Duplicated CDS start/stop entries in GFF-file
2
0
Entering edit mode
2.0 years ago
manaswwm ▴ 170

Hello,

I am trying to extract information from a gff-file using the gffutils package (https://daler.github.io/gffutils/) in python. After creating and loading the "local database" from the gff-file, I want to extract CDS entries for every gene entry (start and stop positions of the CDS), however, I noticed that some genes have multiple entries for CDS, wherein two or more CDS entries either have the same start and/or stop position.

Example : A gene (X) has two CDS entries (CDS_1, CDS_2) and the start and stop positions of these two CDSs are - CDS_1 - start : 75221, stop : 76890 (transcript id - ABC1.1) ; CDS_2 - start : 75221, stop : 76908 (transcript id - ABC1.2)

Now, CDS_2 has 18bp more "coverage" than CDS_1, so my logic asks me to delete CDS_1 and only consider CDS_2 for mRNA. Am I correct in assuming so? Also, how do you delete such potentially obsolete/duplicate(?) entries? I tried reading through the documentation of this package, but I could not find any solution.

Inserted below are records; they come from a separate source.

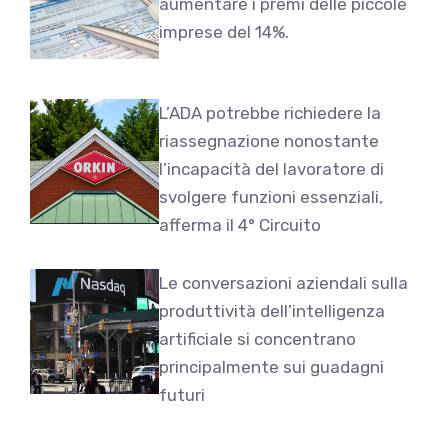
aumentare i premi delle piccole
imprese del 14%.
L’ADA potrebbe richiedere la
riassegnazione nonostante
l’incapacità del lavoratore di
svolgere funzioni essenziali,
afferma il 4° Circuito
Le conversazioni aziendali sulla
produttività dell’intelligenza
artificiale si concentrano
principalmente sui guadagni
futuri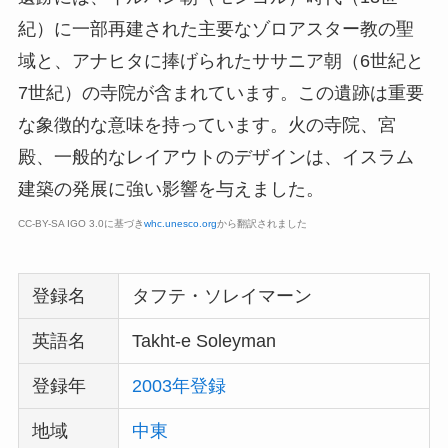
紀）に一部再建された主要なゾロアスター教の聖
域と、アナヒタに捧げられたササニア朝（6世紀と
7世紀）の寺院が含まれています。この遺跡は重要
な象徴的な意味を持っています。火の寺院、宮
殿、一般的なレイアウトのデザインは、イスラム
建築の発展に強い影響を与えました。
CC-BY-SA IGO 3.0に基づき
whc.unesco.org
から翻訳されました
登録名
タフテ・ソレイマーン
英語名
Takht-e Soleyman
登録年
2003年登録
地域
中東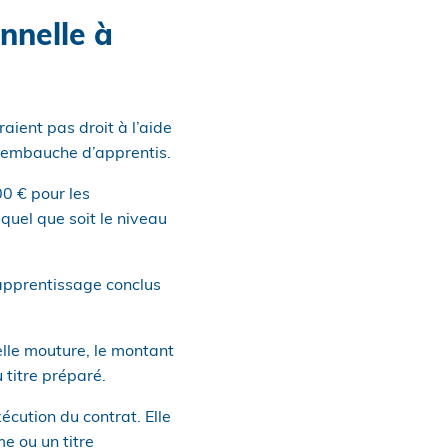
nnelle à
ient pas droit à l’aide
l’embauche d’apprentis.
0 € pour les
quel que soit le niveau
’apprentissage conclus
elle mouture, le montant
 titre préparé.
écution du contrat. Elle
e ou un titre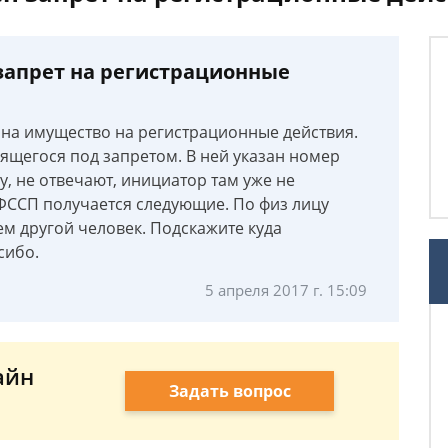
 запрет на регистрационные
 на имущество на регистрационные действия.
ящегося под запретом. В ней указан номер
, не отвечают, инициатор там уже не
 ФССП получается следующие. По физ лицу
ем другой человек. Подскажите куда
сибо.
5 апреля 2017 г. 15:09
айн
Задать вопрос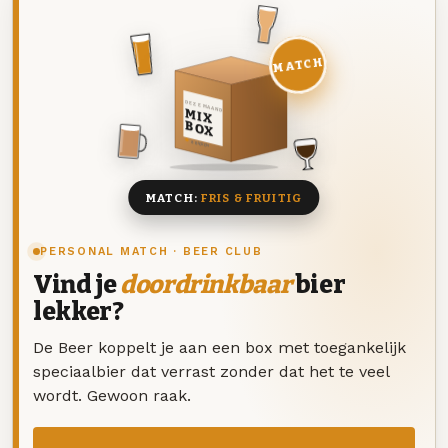
MATCH
DEZE MAAND
MIX
BOX
8 BIEREN
MATCH:
FRIS & FRUITIG
PERSONAL MATCH · BEER CLUB
Vind je
doordrinkbaar
bier
lekker?
De Beer koppelt je aan een box met toegankelijk
speciaalbier dat verrast zonder dat het te veel
wordt. Gewoon raak.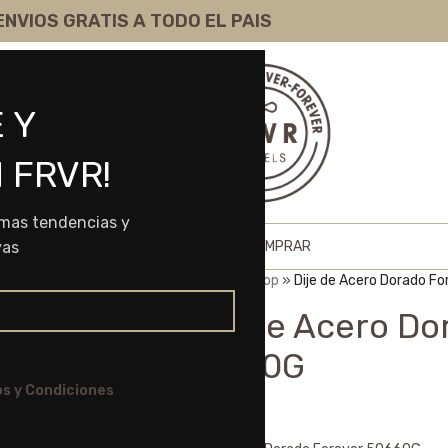
ENVIOS GRATIS A TODO EL PAIS
 Y
 FRVR!
imas tendencias y
HOME
SHOP
SOBRE NOSOTROS
COMO COMPRAR
vas
Portada
»
Shop
»
Dije de Acero Dorado F
Dije de Acero Do
50660G
s y Condiciones
$
5.425,00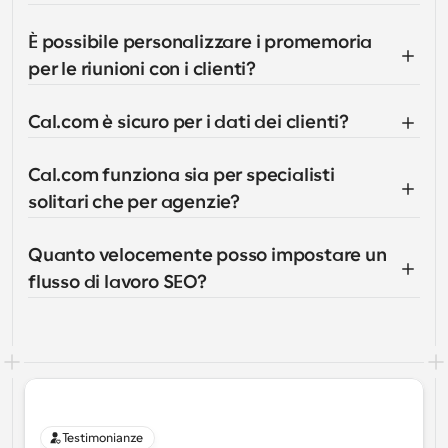
È possibile personalizzare i promemoria 
per le riunioni con i clienti?
Cal.com è sicuro per i dati dei clienti?
Cal.com funziona sia per specialisti 
solitari che per agenzie?
Quanto velocemente posso impostare un 
flusso di lavoro SEO?
Testimonianze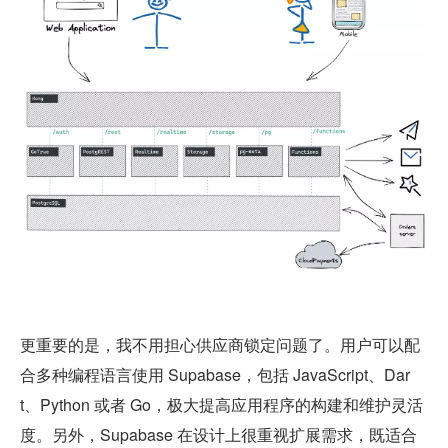
更重要的是，我不用担心供应商锁定问题了。用户可以配
合多种编程语言使用 Supabase，包括 JavaScript、Dar
t、Python 或者 Go，极大提高应用程序的构建和维护灵活
度。另外，Supabase 在设计上很重视扩展需求，既适合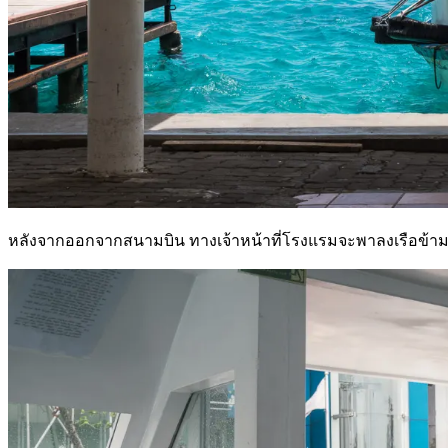
หลังจากออกจากสนามบิน ทางเจ้าหน้าที่โรงแรมจะพาลงเรือข้า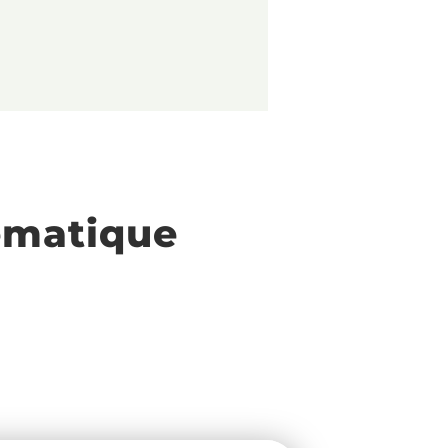
ématique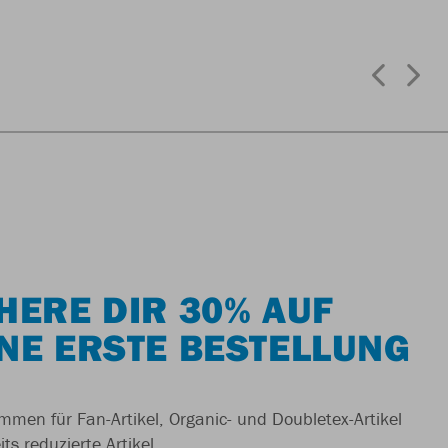
HERE DIR 30% AUF
NE ERSTE BESTELLUNG
men für Fan-Artikel, Organic- und Doubletex-Artikel
ts reduzierte Artikel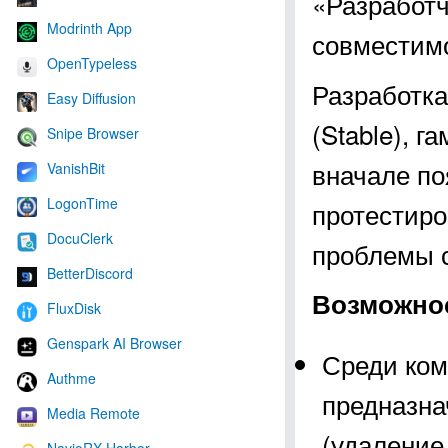
«Разработ
Modrinth App
совместим
OpenTypeless
Разработка
Easy Diffusion
(Stable), 
Snipe Browser
вначале по
VanishBit
LogonTime
протестиро
DocuClerk
проблемы с
BetterDiscord
Возможно
FluxDisk
Genspark AI Browser
Среди ком
Authme
предназна
Media Remote
(удаление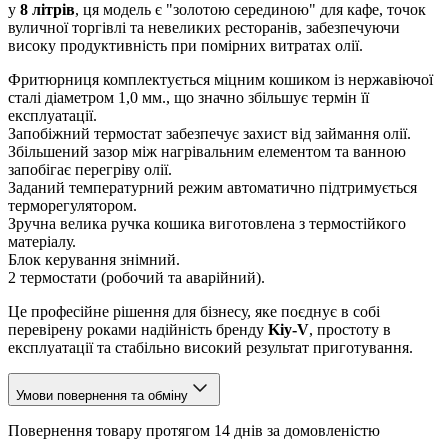
у
8 літрів
, ця модель є "золотою серединою" для кафе, точок
вуличної торгівлі та невеликих ресторанів, забезпечуючи
високу продуктивність при помірних витратах олії.
Фритюрниця комплектується міцним кошиком із нержавіючої
сталі діаметром 1,0 мм., що значно збільшує термін її
експлуатації.
Запобіжний термостат забезпечує захист від займання олії.
Збільшений зазор між нагрівальним елементом та ванною
запобігає перегріву олії.
Заданий температурний режим автоматично підтримується
терморегулятором.
Зручна велика ручка кошика виготовлена з термостійкого
матеріалу.
Блок керування знімний.
2 термостати (робочий та аварійний).
Це професійне рішення для бізнесу, яке поєднує в собі
перевірену роками надійність бренду
Kiy-V
, простоту в
експлуатації та стабільно високий результат приготування.
Умови повернення та обміну
Повернення товару протягом 14 днів за домовленістю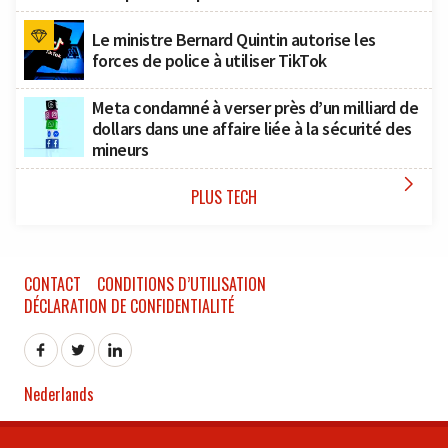
Le ministre Bernard Quintin autorise les
forces de police à utiliser TikTok
Meta condamné à verser près d’un milliard de
dollars dans une affaire liée à la sécurité des
mineurs

PLUS TECH
CONTACT
CONDITIONS D’UTILISATION
DÉCLARATION DE CONFIDENTIALITÉ
Nederlands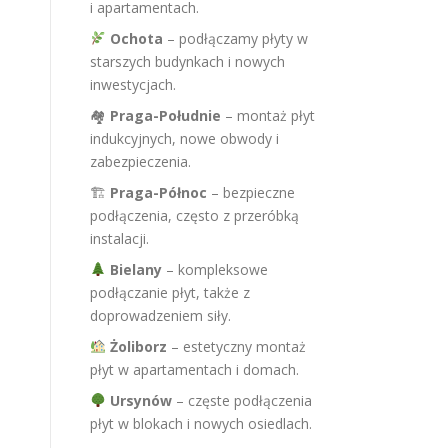
i apartamentach.
Ochota
– podłączamy płyty w
starszych budynkach i nowych
inwestycjach.
🏘
Praga-Południe
– montaż płyt
indukcyjnych, nowe obwody i
zabezpieczenia.
🏗
Praga-Północ
– bezpieczne
podłączenia, często z przeróbką
instalacji.
Bielany
– kompleksowe
podłączanie płyt, także z
doprowadzeniem siły.
Żoliborz
– estetyczny montaż
płyt w apartamentach i domach.
Ursynów
– częste podłączenia
płyt w blokach i nowych osiedlach.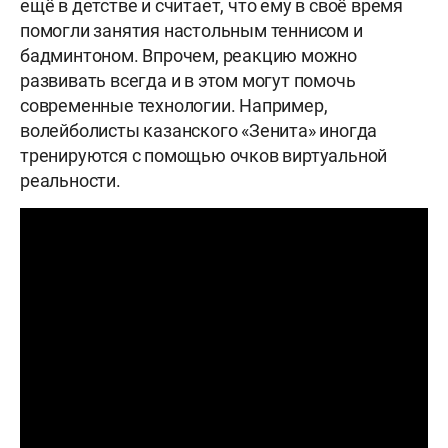
ещё в детстве и считает, что ему в своё время
помогли занятия настольным теннисом и
бадминтоном. Впрочем, реакцию можно
развивать всегда и в этом могут помочь
современные технологии. Например,
волейболисты казанского «Зенита» иногда
тренируются с помощью очков виртуальной
реальности.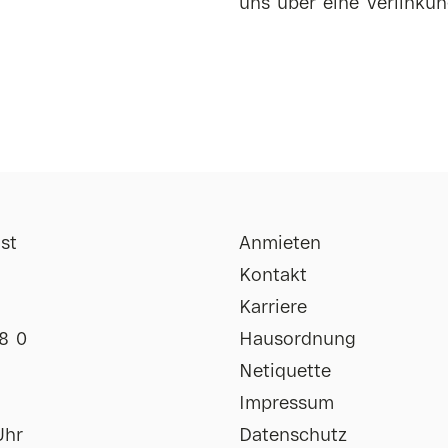
uns über eine Verlinkun
st
Anmieten
Kontakt
Karriere
8 0
Hausordnung
Netiquette
Impressum
Uhr
Datenschutz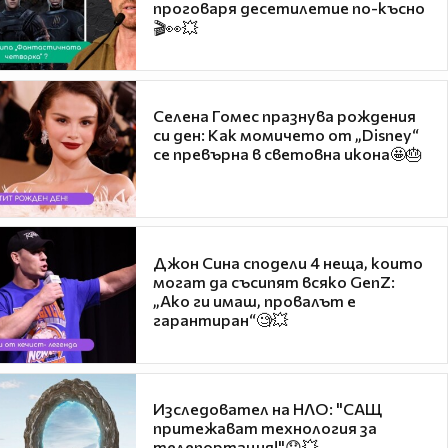
проговаря десетилетие по-късно
🎬👀💥
Селена Гомес празнува рождения
си ден: Как момичето от „Disney“
се превърна в световна икона🤩🎂
Джон Сина сподели 4 неща, които
могат да съсипят всяко GenZ:
„Ако ги имаш, провалът е
гарантиран“🧐💥
Изследовател на НЛО: "САЩ
притежават технология за
телепортация!"😯💥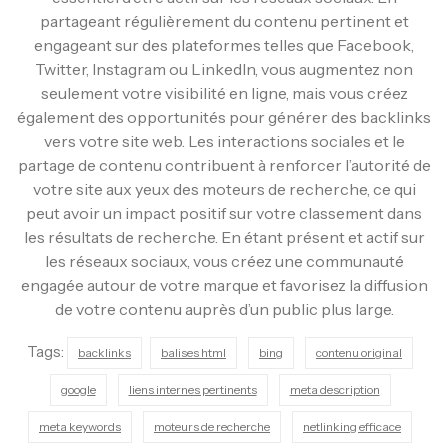
partageant régulièrement du contenu pertinent et
engageant sur des plateformes telles que Facebook,
Twitter, Instagram ou LinkedIn, vous augmentez non
seulement votre visibilité en ligne, mais vous créez
également des opportunités pour générer des backlinks
vers votre site web. Les interactions sociales et le
partage de contenu contribuent à renforcer l’autorité de
votre site aux yeux des moteurs de recherche, ce qui
peut avoir un impact positif sur votre classement dans
les résultats de recherche. En étant présent et actif sur
les réseaux sociaux, vous créez une communauté
engagée autour de votre marque et favorisez la diffusion
de votre contenu auprès d’un public plus large.
Tags:
backlinks
balises html
bing
contenu original
google
liens internes pertinents
meta description
meta keywords
moteurs de recherche
netlinking efficace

python gffutils gff-file • 1.2k views
1
Entering edit mode
2.0 years ago
Juke34 ★ 6.4k

It is not duplicate entries they are just isoforms...
You can use agat_sp_keep_longest_isoform.pl from AGAT if you wish to filter the annotation and keep only le longest isoform per locus.
Then you can extract the start codons:
agat_sp_extract_sequences.pl --gff file.gff -f file.fasta --eo --up -3
and the stop codons:
agat_sp_extract_sequences.pl --gff file.gff -f file.fasta --eo --do "-3"

0
Entering edit mode

@Juke-34 many thanks!

I guess this should help. Just out of curiosity - I see this package is for Perl? Do you have any suggestions for python? I could always just trim the file of the short isoforms (thanks for correcting me) and load it in python (I suppose?) and then perform the next tasks, but would be super if I could do this in python too!

1
Entering edit mode

it is available as conda package so you don't care it is in perl ;)

0
Entering edit mode
2.0 years ago
manaswwm ▴ 170

@Juke-34 - Many thanks for your suggestion. However, I figured a way out to overcome this problem using the following link (https://libraries.io/github/YeoLab/gffutils, scroll to "Longest protein for this gene") and some addition of code. In my opinion, following should do the trick -

transcript = {}
for item in db.children(gene, featuretype="mRNA"):
if db[gene].strand == item.strand:
transcripts[item.id]= sum(len(sub_item) for sub_item in db.children(item, featuretype="CDS"))


Above, I access all possible mRNA transcripts for a given gene, and I store the "sum" (read concatenate) of all CDS for every transcript in transcript dictionary

trans = (sorted(transcripts.items(), key=lambda x: x[1], reverse=True)[0])[0]
trans_length = (sorted(transcripts.items(), key=lambda x: x[1], reverse=True)[0])[1]


I sort the items in the transcript dictionary in an descending order of the length of the transcript, and access the 0th entry (aka the 1st entry, which will contain the longest transcript). Here, trans contains the id of the longest transcript (which I use later for accessing all CDS in that transcript) and trans_length contains the length of this transcript.

for item in db.children(trans_element, featuretype="CDS"):
print(item.start)


Finally, you can access the CDS (or any other feature of interest, like exons, UTRs etc) like above.

@genomax - thanks for suggesting to attach code, apologies for not doing so in the first place

0
Entering edit mode

Unless you post a complete solution of how you did this this answer should move to a comment. some addition of code is not enough for a future visitor to have a working solution.